Then again, there is the so-called pulveriser shown in fig. 86. This is in principle an edge-mill with revolving bed-stone and runners, both made of granite. The coarsely broken press cakes are fed into the mill through a hopper provided with a slide, and are reduced to a loose powder of firmly fixed colour, escape of dust being prevented by the hood fitted to the mill. By turning a crank, a lateral sliding door is opened, and an arrangement inside is set in motion, by which the ground cacao is turned out of the mill. The pressure of the runners can be diminished and even completely nullified.

For cacao that has been thoroughly defatted (“dry” cocoa), the hardness of which demands a more efficient treatment than is possible in these machines, they being only calculated to press or at the most exert a rubbing effect, there are the crushers proper, called mills built in pulverising plants for dry cocoas as illustrated on fig. 87.
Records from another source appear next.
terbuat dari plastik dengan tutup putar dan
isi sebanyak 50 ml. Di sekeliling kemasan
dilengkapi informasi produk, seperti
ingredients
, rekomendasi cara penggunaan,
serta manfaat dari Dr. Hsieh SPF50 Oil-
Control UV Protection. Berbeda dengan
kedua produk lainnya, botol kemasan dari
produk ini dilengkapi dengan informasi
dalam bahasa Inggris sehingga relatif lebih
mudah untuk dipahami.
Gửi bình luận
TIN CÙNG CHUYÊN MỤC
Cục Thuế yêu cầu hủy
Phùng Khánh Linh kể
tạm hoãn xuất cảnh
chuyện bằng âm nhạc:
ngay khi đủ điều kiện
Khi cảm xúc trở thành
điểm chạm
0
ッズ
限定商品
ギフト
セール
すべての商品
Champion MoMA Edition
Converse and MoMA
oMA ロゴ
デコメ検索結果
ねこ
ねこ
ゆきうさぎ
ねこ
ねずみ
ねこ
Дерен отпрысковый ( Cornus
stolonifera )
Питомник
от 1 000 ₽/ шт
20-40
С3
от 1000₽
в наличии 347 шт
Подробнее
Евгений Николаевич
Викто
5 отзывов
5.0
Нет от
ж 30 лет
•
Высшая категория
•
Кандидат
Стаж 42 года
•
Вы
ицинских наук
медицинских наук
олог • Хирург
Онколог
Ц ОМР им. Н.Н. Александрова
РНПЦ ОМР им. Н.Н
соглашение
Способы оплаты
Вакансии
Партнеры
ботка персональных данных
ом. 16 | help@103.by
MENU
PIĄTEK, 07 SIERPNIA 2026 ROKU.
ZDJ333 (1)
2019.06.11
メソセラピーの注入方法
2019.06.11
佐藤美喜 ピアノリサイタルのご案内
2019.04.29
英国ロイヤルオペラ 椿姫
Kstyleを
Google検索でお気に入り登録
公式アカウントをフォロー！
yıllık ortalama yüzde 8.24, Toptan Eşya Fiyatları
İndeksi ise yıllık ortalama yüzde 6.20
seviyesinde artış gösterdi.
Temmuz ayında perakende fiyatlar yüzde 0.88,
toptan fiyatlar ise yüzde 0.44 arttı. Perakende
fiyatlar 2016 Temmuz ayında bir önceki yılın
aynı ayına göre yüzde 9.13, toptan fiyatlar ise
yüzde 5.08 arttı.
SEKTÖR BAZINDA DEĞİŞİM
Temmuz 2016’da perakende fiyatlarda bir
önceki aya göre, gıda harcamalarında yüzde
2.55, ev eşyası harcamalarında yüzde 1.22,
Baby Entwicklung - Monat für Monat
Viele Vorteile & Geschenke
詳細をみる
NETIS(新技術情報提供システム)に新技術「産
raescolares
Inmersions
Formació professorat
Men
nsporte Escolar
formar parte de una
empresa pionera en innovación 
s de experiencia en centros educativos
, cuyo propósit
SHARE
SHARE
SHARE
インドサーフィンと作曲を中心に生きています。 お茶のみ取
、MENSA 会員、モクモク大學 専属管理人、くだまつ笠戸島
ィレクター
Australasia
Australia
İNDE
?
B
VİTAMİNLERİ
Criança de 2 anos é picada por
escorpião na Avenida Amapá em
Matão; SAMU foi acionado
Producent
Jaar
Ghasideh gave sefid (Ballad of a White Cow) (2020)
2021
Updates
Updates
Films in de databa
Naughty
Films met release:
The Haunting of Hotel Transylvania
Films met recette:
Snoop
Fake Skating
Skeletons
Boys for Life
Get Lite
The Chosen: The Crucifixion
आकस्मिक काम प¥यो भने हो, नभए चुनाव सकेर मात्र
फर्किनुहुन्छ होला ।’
The pressed cacao, already broken up to some extent in a preliminary crusher (cf. figs. 85a and b), is systematically conducted through the mill by an elevator provided with hopper and feeding apparatus. On the interior of the machine, which is completely plated with steel-plates, there is a cross-arm as on a windmill, which passes through a large number of revolutions per minute. Chiefly owing to its thrashing effect, the cacao in the mill is fine ground, without any rubbing or exertion of pressure as in the melangeur and other machines. The outer part of the frame consists of a grating with various widths of hole, which can be readily changed. The whole of the powder which has attained a certain degree of fineness falls through these meshes and is so despatched from the machine at once, an additional advantage when comparing this mill with the melangeur, in which all the powder, even that sufficiently ground, must remain till the final discharging, much to the detriment of its flavour and aroma.

Fig. 88.

The powdered cacao next succeeds to the sifting operations, after it has first cooled a little, and for these the centrifugal sifting machines are used in the main. Special care must be taken that such apparatus as is used is not too diminutive to deal with the quantities of cacao introduced, as this is extremely injurious to the machine. It is further to be noted that no type of sifter whatever can yield good results if it has not been especially constructed for dry cacaos.

We have before us in fig. 88 centrifugal sifting machine constructed on one of the largest scales. In this cacao is introduced in the floor of the sieve through a feeder, and by means of an elevator. The sifting cylinder is spanned with silk or bronze gauze, and conceals in its interior a rough sort of preliminary sieve, the purpose of which is to prevent the larger unpowdered pieces penetrating to the silk gauze. There is a ventilator inside this rough sieve, which produces and transmits an air current, so that the meshes are kept open. Under proper guidance it is practically impossible for the machine to break down, although the sieve must be cleansed twice daily, an operation scarcely requiring more than two or three minutes, as it is not necessary first to remove the part under consideration. Because of this easy manner of cleaning, the centrifugal sifter far excels all others, as the plan sifter, the latter generally having to be dismounted before this operation can be proceeded with.

The powder issues from the first outlet of the sieve. There is a second, where both preliminary and cylinder sieve transmit their overflow, and this is then again conducted to the pulveriser in order to be worked up once more. Pulverisers and sifting apparatus can be so combined by means of conveyors and elevators that they work automatically, which is always of immense advantage where a large daily output is in question. But pressed cakes which are to be conducted through the machine in broken pieces must first be treated in a preliminary crusher (cf. figs. 85a and b).

Fig. 88a shows one of the plansieves of the firm Baumeister, and protected by patent, which also finds employment for the sieving of cacao powder.

This machine possesses four round sieves lying one upon another, on which the material to be sieved is moved by a crank driving power just as on a hand sieve, so that the surface of the sieve is fully employed. The sieves possess neither projection nor hauling gear, the sieving is effected without pressure or friction, and the powder is therefore loose and woolly. A brushing arrangement revolves without any mechanism, driven solely by the peculiar movement of the plansieve, under the wholly flat sieves, and this brushing arrangement any cacao powder which may adhere to the sieve and so prevents a displacement of the tension, as far as possible.